__Dataset entries__:
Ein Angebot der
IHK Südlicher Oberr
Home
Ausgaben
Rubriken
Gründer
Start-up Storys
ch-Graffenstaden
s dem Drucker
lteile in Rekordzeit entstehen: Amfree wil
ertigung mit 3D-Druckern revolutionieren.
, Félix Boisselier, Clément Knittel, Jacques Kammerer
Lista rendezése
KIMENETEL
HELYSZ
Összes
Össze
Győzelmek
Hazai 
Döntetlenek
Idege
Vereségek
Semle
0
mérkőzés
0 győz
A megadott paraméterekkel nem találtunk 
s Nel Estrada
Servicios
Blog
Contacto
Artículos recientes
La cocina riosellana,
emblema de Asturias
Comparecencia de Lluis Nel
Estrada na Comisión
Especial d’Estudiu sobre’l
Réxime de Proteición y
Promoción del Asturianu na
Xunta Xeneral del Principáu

...

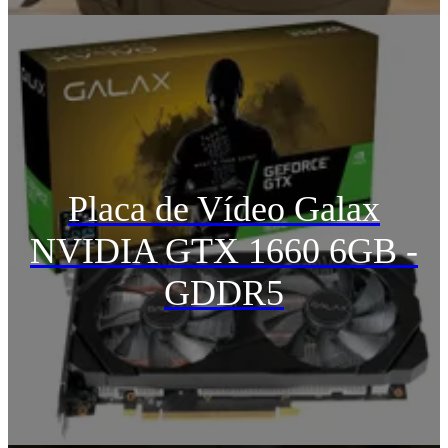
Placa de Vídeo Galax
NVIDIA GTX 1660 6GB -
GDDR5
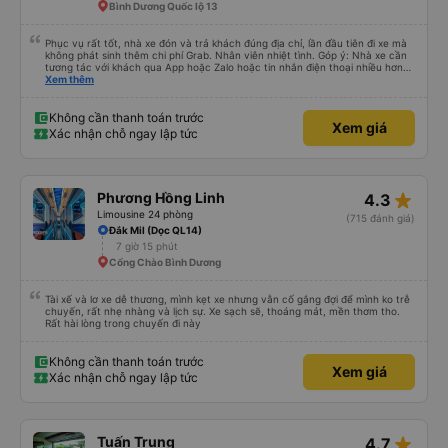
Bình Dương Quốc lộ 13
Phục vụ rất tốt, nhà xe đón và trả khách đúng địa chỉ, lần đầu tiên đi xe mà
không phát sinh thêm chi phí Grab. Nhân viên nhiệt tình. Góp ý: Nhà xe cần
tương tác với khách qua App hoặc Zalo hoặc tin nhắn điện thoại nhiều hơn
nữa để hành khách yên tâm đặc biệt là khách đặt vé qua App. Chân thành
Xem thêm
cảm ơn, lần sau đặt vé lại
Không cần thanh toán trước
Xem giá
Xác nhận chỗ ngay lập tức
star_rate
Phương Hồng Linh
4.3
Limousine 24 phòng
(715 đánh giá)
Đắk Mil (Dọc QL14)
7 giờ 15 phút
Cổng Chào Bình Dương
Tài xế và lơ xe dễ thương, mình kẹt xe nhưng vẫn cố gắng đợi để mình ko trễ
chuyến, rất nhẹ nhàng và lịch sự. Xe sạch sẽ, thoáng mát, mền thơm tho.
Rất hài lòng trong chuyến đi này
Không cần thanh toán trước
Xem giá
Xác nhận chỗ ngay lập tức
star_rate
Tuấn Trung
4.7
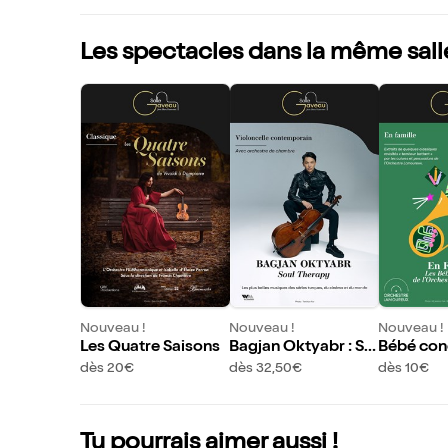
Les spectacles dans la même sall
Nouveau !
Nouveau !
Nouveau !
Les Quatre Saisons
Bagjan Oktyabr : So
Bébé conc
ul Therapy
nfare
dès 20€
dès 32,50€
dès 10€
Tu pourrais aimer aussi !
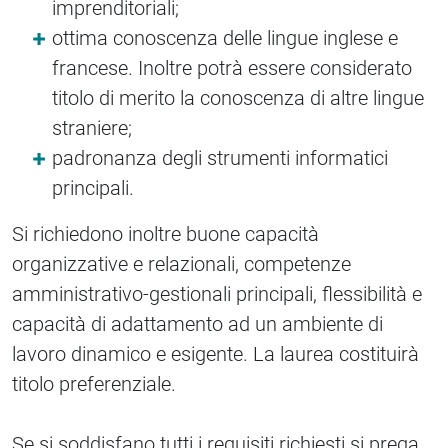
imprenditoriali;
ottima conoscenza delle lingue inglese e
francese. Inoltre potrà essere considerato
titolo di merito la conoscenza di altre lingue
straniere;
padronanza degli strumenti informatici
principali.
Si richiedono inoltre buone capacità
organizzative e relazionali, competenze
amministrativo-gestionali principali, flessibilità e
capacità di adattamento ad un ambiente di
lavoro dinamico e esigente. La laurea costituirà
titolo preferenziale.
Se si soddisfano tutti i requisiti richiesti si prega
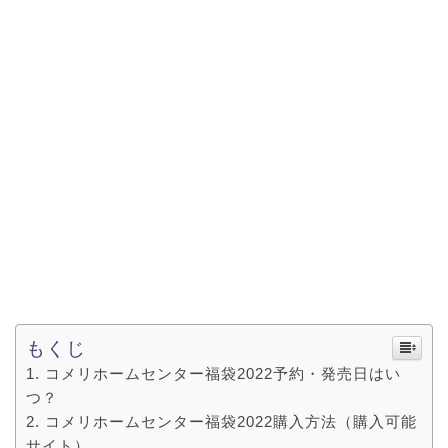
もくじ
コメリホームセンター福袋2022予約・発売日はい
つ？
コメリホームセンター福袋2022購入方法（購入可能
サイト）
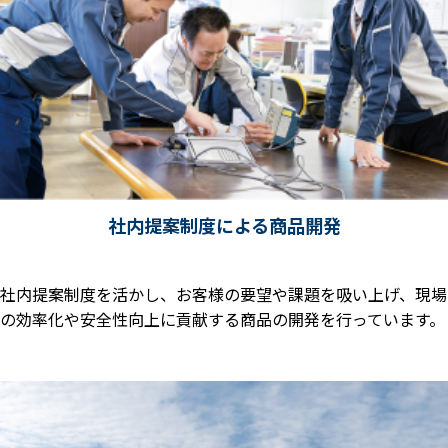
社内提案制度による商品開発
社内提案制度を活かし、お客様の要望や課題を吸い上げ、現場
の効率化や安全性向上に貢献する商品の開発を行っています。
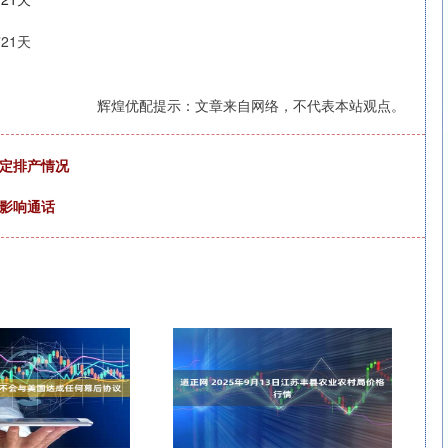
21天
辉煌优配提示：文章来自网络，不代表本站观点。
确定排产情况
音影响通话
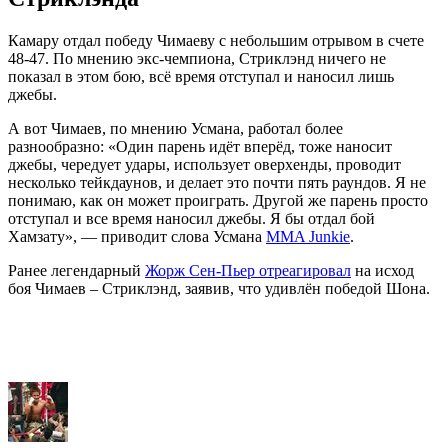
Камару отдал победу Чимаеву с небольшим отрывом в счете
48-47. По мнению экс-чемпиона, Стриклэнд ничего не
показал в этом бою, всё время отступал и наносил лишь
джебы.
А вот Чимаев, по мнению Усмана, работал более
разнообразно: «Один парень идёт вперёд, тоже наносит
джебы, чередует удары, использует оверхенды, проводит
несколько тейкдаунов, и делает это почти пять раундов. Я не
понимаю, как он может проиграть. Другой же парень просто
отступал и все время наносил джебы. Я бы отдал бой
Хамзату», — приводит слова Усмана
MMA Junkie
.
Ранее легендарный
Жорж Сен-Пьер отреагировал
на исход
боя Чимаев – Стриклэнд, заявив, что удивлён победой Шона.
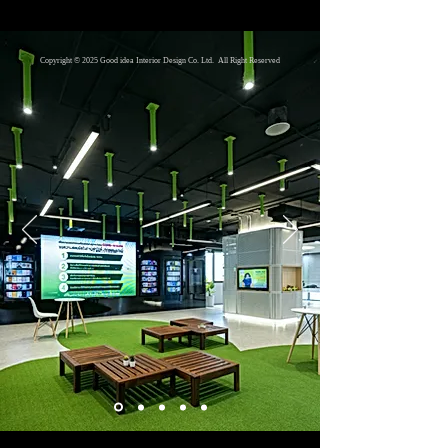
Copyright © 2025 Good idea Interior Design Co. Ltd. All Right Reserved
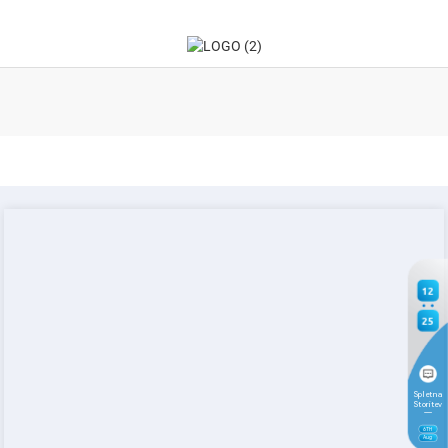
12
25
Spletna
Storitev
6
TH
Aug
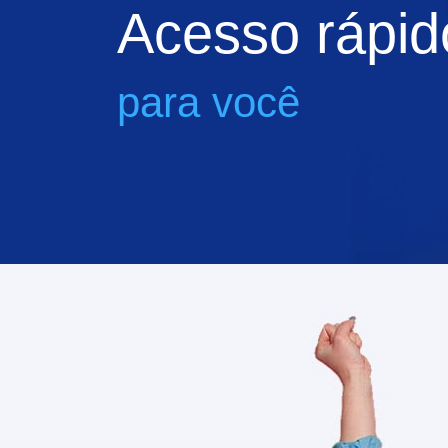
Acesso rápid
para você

* * *

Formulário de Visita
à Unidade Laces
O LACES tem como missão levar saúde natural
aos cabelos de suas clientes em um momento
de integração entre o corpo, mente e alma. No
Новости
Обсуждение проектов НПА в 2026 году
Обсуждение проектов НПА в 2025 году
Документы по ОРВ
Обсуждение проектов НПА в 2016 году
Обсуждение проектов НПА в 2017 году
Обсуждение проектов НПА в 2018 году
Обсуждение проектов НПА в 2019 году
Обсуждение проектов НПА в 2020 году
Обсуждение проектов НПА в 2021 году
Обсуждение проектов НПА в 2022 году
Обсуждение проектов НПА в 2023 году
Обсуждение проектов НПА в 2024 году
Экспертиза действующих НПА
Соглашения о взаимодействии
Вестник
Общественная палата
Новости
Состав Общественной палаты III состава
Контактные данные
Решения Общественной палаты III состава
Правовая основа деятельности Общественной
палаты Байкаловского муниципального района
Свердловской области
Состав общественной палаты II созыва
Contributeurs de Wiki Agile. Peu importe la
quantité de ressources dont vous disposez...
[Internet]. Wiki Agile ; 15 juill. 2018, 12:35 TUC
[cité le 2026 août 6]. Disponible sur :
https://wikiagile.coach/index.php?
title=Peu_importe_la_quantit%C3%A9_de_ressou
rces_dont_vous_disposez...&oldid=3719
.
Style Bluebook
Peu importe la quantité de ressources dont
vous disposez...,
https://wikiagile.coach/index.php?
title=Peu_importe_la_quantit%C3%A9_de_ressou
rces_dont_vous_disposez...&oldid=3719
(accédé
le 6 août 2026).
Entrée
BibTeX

__Exercise aim__:
In the data above, which lines lie between the line with "Ein Angebot der" and the line with "Xunta Xeneral del Principáu", inclusive? Print those lines exactly and nothing else.

__Response area__:
Ein Angebot der
IHK Südlicher Oberr
Home
Ausgaben
Rubriken
Gründer
Start-up Storys
ch-Graffenstaden
s dem Drucker
lteile in Rekordzeit entstehen: Amfree wil
ertigung mit 3D-Druckern revolutionieren.
, Félix Boisselier, Clément Knittel, Jacques Kammerer
Lista rendezése
KIMENETEL
HELYSZ
Összes
Össze
Győzelmek
Hazai 
Döntetlenek
Idege
Vereségek
Semle
0
mérkőzés
0 győz
A megadott paraméterekkel nem találtunk 
s Nel Estrada
Servicios
Blog
Contacto
Artículos recientes
La cocina riosellana,
emblema de Asturias
Comparecencia de Lluis Nel
Estrada na Comisión
Especial d’Estudiu sobre’l
Réxime de Proteición y
Promoción del Asturianu na
Xunta Xeneral del Principáu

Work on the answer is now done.